Jesus. Where to begin.
I’ve always made a thing of challenging myself. If something seems difficult, or even remotely impossible, or there’s just a difficult way of doing a thing, that’s the thing I’ve gotta do.
And if someone says, Oh, you don’t want to go there. Oh, it’s dangerous. You’ll end up under someone’s floorboards. (cheers, Dad), then that’s the next stamp going in my passport.
And you know, sometimes, just saying you’re going to a place is enough to give you a bit of a buzz. Saying, I’m going to Pakistan/Iran/Syria/Ghana gets attention. You may not have thought through a travel plan, or even believe you’d do it, but putting it out there, announcing some crazy half-assed idea about going to some crazy place, that sort of thing makes people look at you with respect (perhaps) and go, Wow, really?
NOTE: I don’t want to go to Pakistan, or Iran or Syria. (Ghana is on the cards).
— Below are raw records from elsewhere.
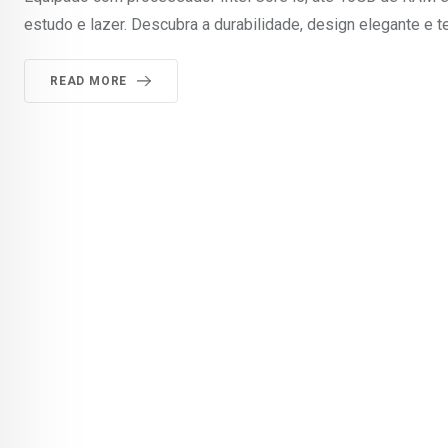
estudo e lazer. Descubra a durabilidade, design elegante e t
READ MORE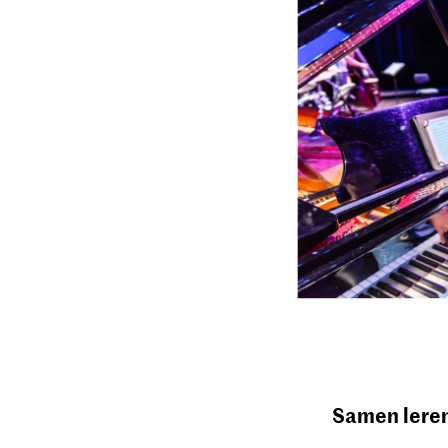
Samen lere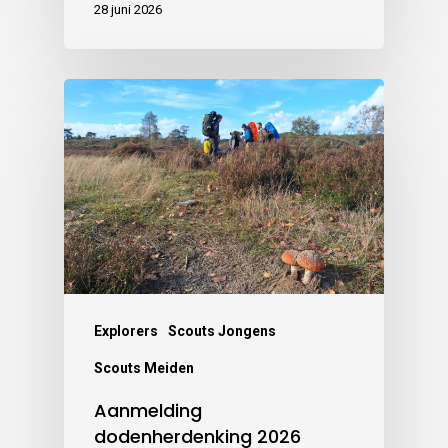
28 juni 2026
Explorers
Scouts Jongens
Scouts Meiden
Aanmelding
dodenherdenking 2026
But, last year, when Mexico crawled into my brain, I thought, ooh, Mexico. Mexico. Colour! Food! Music! Catholics! Crime! Cartels!
Arriving at night, last Sunday, it was hard to see much. Buildings. Cars. Roads. Billboards.
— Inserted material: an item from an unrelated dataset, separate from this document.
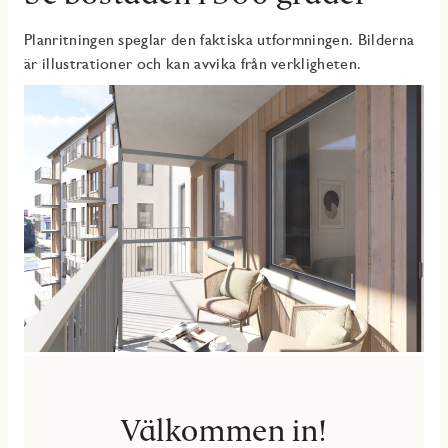
Planritningen speglar den faktiska utformningen. Bilderna
är illustrationer och kan avvika från verkligheten.
Välkommen in!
Then, barbed wire. Tin fences. Graffiti. Cops. Shadows. Street stalls. Tacos.
My cheap hotel in Guadalupe – the ‘dodgy’ area – is lingering somewhere around 1974. The reception desk sells cigarettes, sweets and condoms.
That first evening, my legs cramped with six hours of air travel, I dumped my bags in my brown-on-brown habitación and went out. It was 9.30pm, it was dark, and I didn’t have more than seven words of Spanish. But I was really frickn hungry and there’s always food somewhere.
God, it was quiet.
I found a open-air diner and hovered like a dickhead around what appeared to be the service counter. Nobody paid me any attention, which was a nice change from being stared at, but also frustrating because I was hungry.
I took a deep breath and put forth my best Spanish: no hablo español. And pointed at meat.
The waiter said, “Oh, you speak English. You want a taco.”
So, that was okay. I got my taco. But that nice young waiter turned out to be the only English-Spanish speaker in the whole street, in the whole five-kilometre radius of where I stayed, in fact, as I was to discover over the next 24 hours.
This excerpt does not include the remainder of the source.